Important Indian leaders, including the Indian Punjab chief minister, are in Pakistan today (Thursday) to visit the Kartarpur Corridor, according to a Foreign Office spokeswoman, a day before Gurpurab, the birth anniversary of Sikhism’s founder, Baba Guru Nanak.

The Kartarpur Corridor, which connects Pakistan’s Gurdwara Darbar Sahib, the ultimate resting place of Sikhism founder Guru Nanak Dev, to the Gurdaspur district’s Dera Baba Nanak shrine, reopened on Wednesday.

Due of the COVID-19 epidemic, pilgrimage to the Kartarpur Sahib gurdwara was halted in March 2020.

According to Indian media sources, Indian Punjab CM Charanjit Singh Channi and his ministers are part of the first team to visit Gurdwara Darbar Sahib at Kartarpur. They have arrived at Shakargarh’s Kartarpur border terminal.

Sardar Ameer Singh, head of the Pakistan Sikh Gurdwara Prabandhak Committee (PSGPC), met and welcomed them upon their arrival.

An FO official previously said that Indian Punjab Deputy Chief Ministers Sukhjinder Singh Randhawa and Om Prakash Soni, as well as Punjab Congress President Navjot Singh Sidhu, will visit Pakistan.

Surinder Dalla, Sidhu’s media adviser, then stated that the Punjab Congress president will pay homage at Kartarpur Corridor on November 20, not today.

Previously, Channi had applauded the Indian government’s decision to reopen the Kartarpur Corridor and stated that the state cabinet will be part of the first “jatha” (group) to visit the historic shrine in Pakistan on November 18, according to the Hindustan Times.

As the Kartarpur Corridor reopens, thousands of Sikh pilgrims begin to arrive.
Thousands of Sikh pilgrims from India and throughout the globe crossed the border into Pakistan on Wednesday to commemorate the 552nd birth anniversary of the religion’s founder, Baba Guru Nanak.

The Kartarpur Corridor, a visa-free passage that allows Indian Sikhs to visit the temple in Pakistan where Guru Nanak died in 1539, opened in 2019 to commemorate Guru Nanak’s 550th birth anniversary but was blocked last year due to the epidemic.

The Corridor will reopen on Wednesday, ahead of Nanak’s birth anniversary festivities on Friday, according to India’s Home Minister Amit Shah.

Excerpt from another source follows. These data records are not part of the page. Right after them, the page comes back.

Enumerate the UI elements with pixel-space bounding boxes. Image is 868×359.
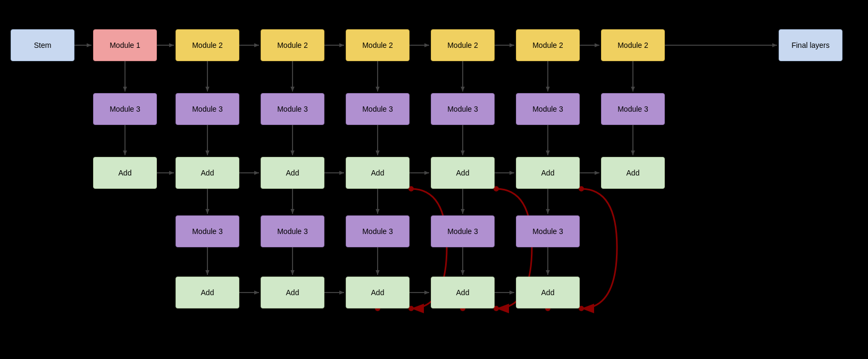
add-r2-col5-label: Add bbox=[456, 288, 470, 297]
mod3-r2-col6-label: Module 3 bbox=[532, 227, 563, 236]
stem-label: Stem bbox=[34, 41, 52, 49]
mod3-r1-col7-block: Module 3 bbox=[601, 93, 665, 125]
add-r1-col5-block: Add bbox=[431, 157, 495, 189]
mod3-r1-col3-block: Module 3 bbox=[261, 93, 324, 125]
module2-col2-label: Module 2 bbox=[277, 41, 308, 49]
final-layers-label: Final layers bbox=[791, 41, 830, 49]
add-r2-col3-label: Add bbox=[286, 288, 299, 297]
module2-col4-label: Module 2 bbox=[447, 41, 478, 49]
add-r1-col6-block: Add bbox=[516, 157, 580, 189]
module2-col4-block: Module 2 bbox=[431, 29, 495, 61]
add-r1-col2-block: Add bbox=[176, 157, 239, 189]
mod3-r2-col4-label: Module 3 bbox=[362, 227, 393, 236]
module2-col1-block: Module 2 bbox=[176, 29, 239, 61]
module2-col1-label: Module 2 bbox=[192, 41, 223, 49]
mod3-r2-col3-block: Module 3 bbox=[261, 215, 324, 247]
mod3-r1-col5-block: Module 3 bbox=[431, 93, 495, 125]
add-r2-col2-block: Add bbox=[176, 277, 239, 308]
mod3-r2-col2-block: Module 3 bbox=[176, 215, 239, 247]
add-r2-col4-block: Add bbox=[346, 277, 410, 308]
module1-block: Module 1 bbox=[93, 29, 157, 61]
mod3-r1-col1-block: Module 3 bbox=[93, 93, 157, 125]
mod3-r1-col1-label: Module 3 bbox=[110, 105, 140, 113]
mod3-r1-col3-label: Module 3 bbox=[277, 105, 308, 113]
add-r2-col6-label: Add bbox=[541, 288, 555, 297]
add-r2-col6-block: Add bbox=[516, 277, 580, 308]
mod3-r2-col6-block: Module 3 bbox=[516, 215, 580, 247]
mod3-r2-col5-block: Module 3 bbox=[431, 215, 495, 247]
stem-block: Stem bbox=[11, 29, 74, 61]
add-r1-col4-label: Add bbox=[371, 169, 385, 177]
add-r2-col4-label: Add bbox=[371, 288, 385, 297]
mod3-r1-col2-block: Module 3 bbox=[176, 93, 239, 125]
add-r1-col2-label: Add bbox=[201, 169, 214, 177]
mod3-r1-col4-block: Module 3 bbox=[346, 93, 410, 125]
module2-col3-block: Module 2 bbox=[346, 29, 410, 61]
mod3-r2-col3-label: Module 3 bbox=[277, 227, 308, 236]
add-r2-col5-block: Add bbox=[431, 277, 495, 308]
mod3-r2-col5-label: Module 3 bbox=[447, 227, 478, 236]
add-r1-col1-label: Add bbox=[119, 169, 132, 177]
final-layers-block: Final layers bbox=[779, 29, 842, 61]
mod3-r2-col2-label: Module 3 bbox=[192, 227, 223, 236]
module2-col5-label: Module 2 bbox=[532, 41, 563, 49]
mod3-r1-col4-label: Module 3 bbox=[362, 105, 393, 113]
module2-col6-label: Module 2 bbox=[617, 41, 648, 49]
add-r1-col6-label: Add bbox=[541, 169, 555, 177]
add-r1-col4-block: Add bbox=[346, 157, 410, 189]
module1-label: Module 1 bbox=[110, 41, 140, 49]
add-r1-col7-block: Add bbox=[601, 157, 665, 189]
mod3-r2-col4-block: Module 3 bbox=[346, 215, 410, 247]
add-r1-col3-label: Add bbox=[286, 169, 299, 177]
add-r1-col5-label: Add bbox=[456, 169, 470, 177]
add-r2-col2-label: Add bbox=[201, 288, 214, 297]
module2-col2-block: Module 2 bbox=[261, 29, 324, 61]
mod3-r1-col6-block: Module 3 bbox=[516, 93, 580, 125]
add-r1-col3-block: Add bbox=[261, 157, 324, 189]
module2-col6-block: Module 2 bbox=[601, 29, 665, 61]
add-r2-col3-block: Add bbox=[261, 277, 324, 308]
mod3-r1-col2-label: Module 3 bbox=[192, 105, 223, 113]
mod3-r1-col7-label: Module 3 bbox=[617, 105, 648, 113]
add-r1-col7-label: Add bbox=[627, 169, 640, 177]
mod3-r1-col5-label: Module 3 bbox=[447, 105, 478, 113]
module2-col5-block: Module 2 bbox=[516, 29, 580, 61]
add-r1-col1-block: Add bbox=[93, 157, 157, 189]
module2-col3-label: Module 2 bbox=[362, 41, 393, 49]
architecture-diagram: Stem Module 1 Module 2 Module 2 Module 2… bbox=[0, 0, 868, 359]
mod3-r1-col6-label: Module 3 bbox=[532, 105, 563, 113]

According to a Pakistani official, the Corridor was never blocked on the Pakistani side, and they were waiting for confirmation from Indian officials that pilgrims would be permitted to cross.

The white-domed temple at Kartarpur, a tiny village barely four kilometres (2.5 miles) within Pakistan, had been out of reach for Indian Sikhs for decades due to the two countries’ unfriendly ties.

When British authority in India ended in 1947, Kartarpur was created out of India, with the majority of the region’s Sikhs remaining on the other side of the border.

Following the religious bloodshed sparked by Partition, millions of Sikhs fled to India, leaving an estimated 20,000 Sikhs in Pakistan.

Guru Nanak, who was born in 1469 to a Hindu family in the modern-day Pakistani city of Lahore, is adored by both Sikhs and Hindus, who prepare langars (community feasts) to commemorate his birth anniversary.